TASK DETAILS -
The entries below contain a stretch that opens with the line containing "Helmikuu (4)" and closes with the line containing "Alkuvuoden hässäkkää"; set down that stretch exactly, both ends included, and nothing else.

[Collected data]
□ □ □ □ □ □ □

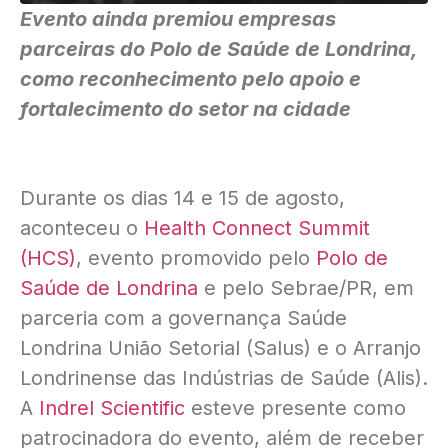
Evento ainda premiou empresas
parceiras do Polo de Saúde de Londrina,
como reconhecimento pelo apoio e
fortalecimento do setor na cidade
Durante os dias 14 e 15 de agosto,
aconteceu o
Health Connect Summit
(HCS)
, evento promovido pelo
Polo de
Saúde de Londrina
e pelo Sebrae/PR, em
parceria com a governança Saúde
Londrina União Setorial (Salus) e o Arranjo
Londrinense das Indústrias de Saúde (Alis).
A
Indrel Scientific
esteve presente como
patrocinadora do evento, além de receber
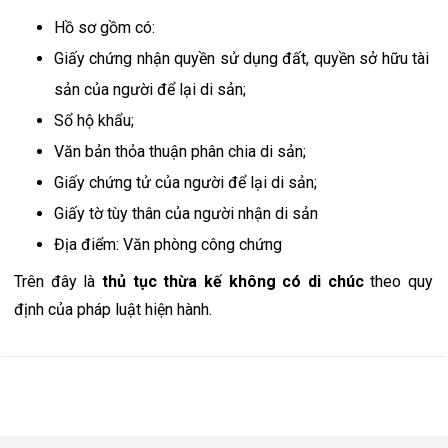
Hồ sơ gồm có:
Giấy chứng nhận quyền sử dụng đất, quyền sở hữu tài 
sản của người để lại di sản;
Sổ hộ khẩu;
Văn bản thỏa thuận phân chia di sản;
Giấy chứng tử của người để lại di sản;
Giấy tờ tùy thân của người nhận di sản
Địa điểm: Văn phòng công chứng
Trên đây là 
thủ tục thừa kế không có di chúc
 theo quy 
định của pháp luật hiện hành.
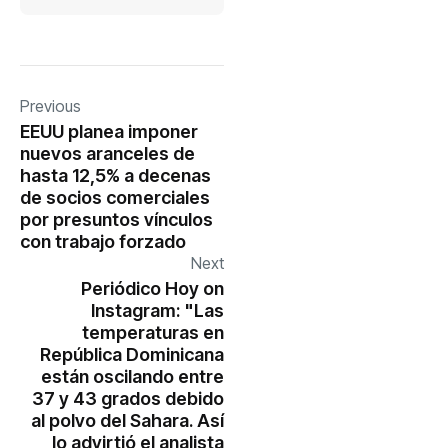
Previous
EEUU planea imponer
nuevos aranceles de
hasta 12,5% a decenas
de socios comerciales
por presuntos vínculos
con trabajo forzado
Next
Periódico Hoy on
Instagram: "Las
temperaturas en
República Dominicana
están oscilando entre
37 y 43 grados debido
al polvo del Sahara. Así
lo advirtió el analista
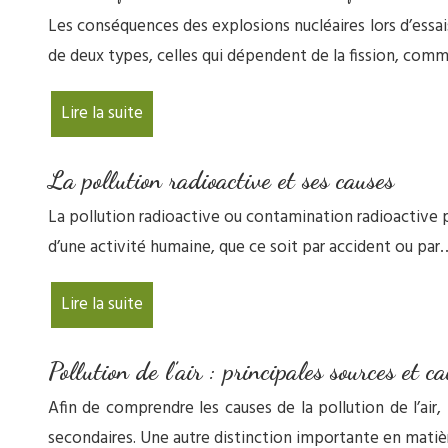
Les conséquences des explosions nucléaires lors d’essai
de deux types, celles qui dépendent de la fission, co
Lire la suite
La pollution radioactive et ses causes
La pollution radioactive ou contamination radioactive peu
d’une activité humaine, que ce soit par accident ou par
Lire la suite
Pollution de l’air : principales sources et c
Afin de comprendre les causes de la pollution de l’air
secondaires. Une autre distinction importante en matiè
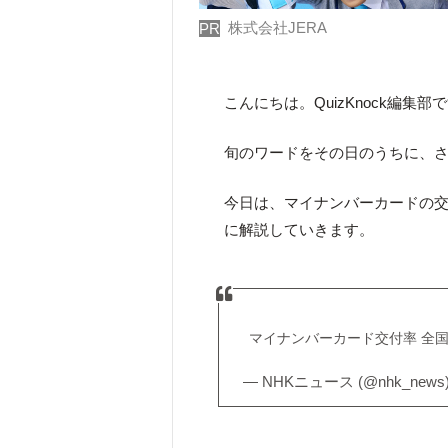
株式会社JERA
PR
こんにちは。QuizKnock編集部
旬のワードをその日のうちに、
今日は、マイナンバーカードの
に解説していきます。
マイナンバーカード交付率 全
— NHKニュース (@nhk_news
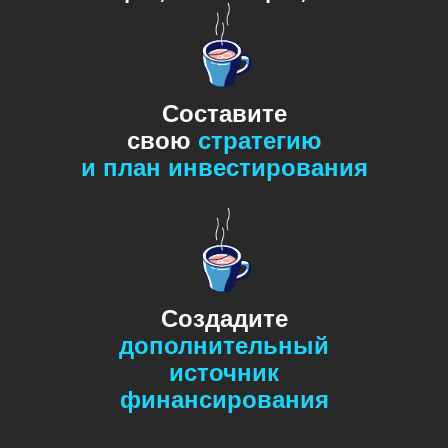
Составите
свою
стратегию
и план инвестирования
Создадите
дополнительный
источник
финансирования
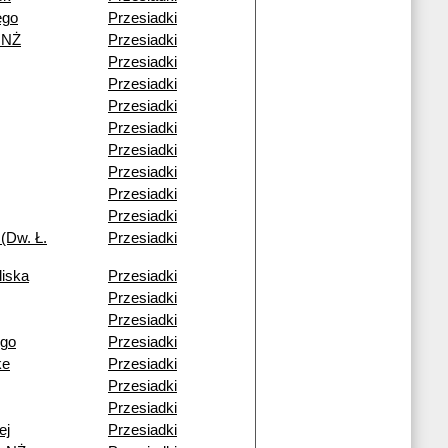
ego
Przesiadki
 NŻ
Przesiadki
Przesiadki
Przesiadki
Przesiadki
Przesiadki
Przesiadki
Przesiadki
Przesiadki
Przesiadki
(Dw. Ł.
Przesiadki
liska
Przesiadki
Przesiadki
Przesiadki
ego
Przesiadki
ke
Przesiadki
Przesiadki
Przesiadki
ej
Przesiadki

□ □ □ □ □ □ □

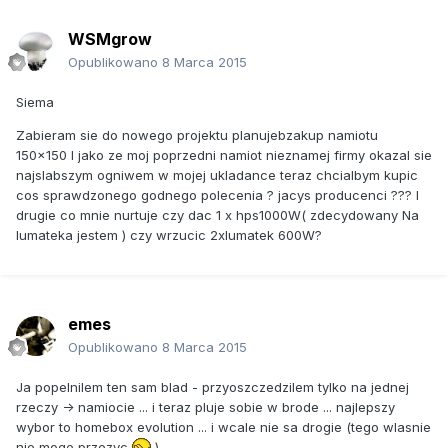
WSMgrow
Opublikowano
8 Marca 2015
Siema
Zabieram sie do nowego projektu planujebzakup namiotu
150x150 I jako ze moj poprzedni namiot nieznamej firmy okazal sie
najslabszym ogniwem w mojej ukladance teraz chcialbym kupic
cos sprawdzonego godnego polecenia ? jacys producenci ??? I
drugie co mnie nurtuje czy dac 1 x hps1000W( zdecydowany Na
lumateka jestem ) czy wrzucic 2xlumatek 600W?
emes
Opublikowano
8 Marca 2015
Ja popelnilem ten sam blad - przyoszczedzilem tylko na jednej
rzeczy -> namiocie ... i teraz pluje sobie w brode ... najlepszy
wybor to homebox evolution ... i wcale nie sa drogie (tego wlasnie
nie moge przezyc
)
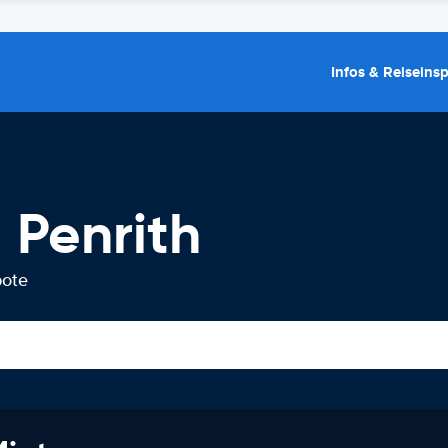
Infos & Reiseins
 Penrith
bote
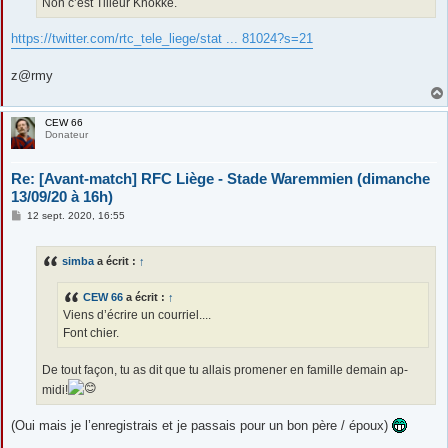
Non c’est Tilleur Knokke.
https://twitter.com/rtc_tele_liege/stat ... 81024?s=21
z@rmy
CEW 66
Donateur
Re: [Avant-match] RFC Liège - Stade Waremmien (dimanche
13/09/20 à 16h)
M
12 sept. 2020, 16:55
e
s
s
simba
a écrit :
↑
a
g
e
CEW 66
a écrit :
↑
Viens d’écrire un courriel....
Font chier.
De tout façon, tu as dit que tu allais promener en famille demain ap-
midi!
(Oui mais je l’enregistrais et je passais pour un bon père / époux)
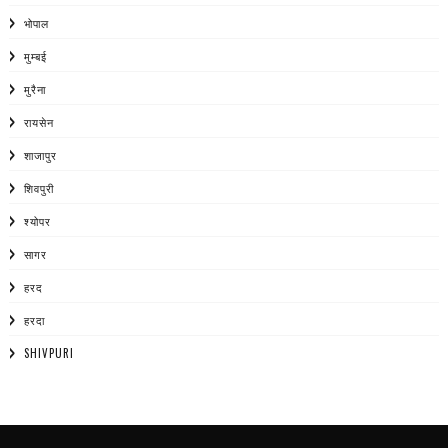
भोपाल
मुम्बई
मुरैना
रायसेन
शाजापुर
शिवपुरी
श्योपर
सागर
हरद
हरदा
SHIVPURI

□ □ □ □ □ □ □

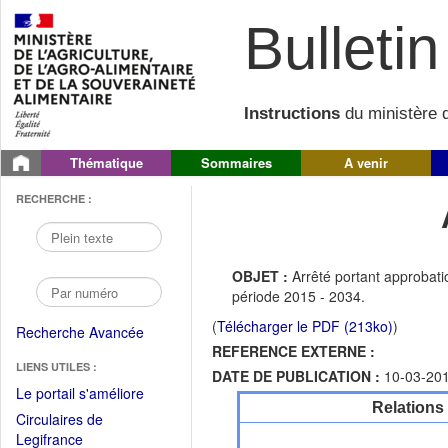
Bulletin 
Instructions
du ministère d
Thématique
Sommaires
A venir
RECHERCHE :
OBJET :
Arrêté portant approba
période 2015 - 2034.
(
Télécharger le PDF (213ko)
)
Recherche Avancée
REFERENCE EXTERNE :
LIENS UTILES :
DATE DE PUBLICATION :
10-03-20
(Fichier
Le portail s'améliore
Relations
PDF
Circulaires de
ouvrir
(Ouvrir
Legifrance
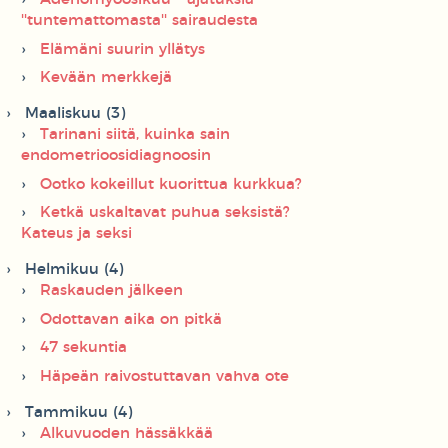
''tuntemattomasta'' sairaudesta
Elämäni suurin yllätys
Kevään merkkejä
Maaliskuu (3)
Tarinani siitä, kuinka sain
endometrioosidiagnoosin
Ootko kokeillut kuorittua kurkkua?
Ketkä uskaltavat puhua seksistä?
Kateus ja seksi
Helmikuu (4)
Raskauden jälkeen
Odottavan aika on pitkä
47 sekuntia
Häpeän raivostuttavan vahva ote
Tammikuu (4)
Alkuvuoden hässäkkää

□ □ □ □ □ □ □

RESULT -
Helmikuu (4)
Raskauden jälkeen
Odottavan aika on pitkä
47 sekuntia
Häpeän raivostuttavan vahva ote
Tammikuu (4)
Alkuvuoden hässäkkää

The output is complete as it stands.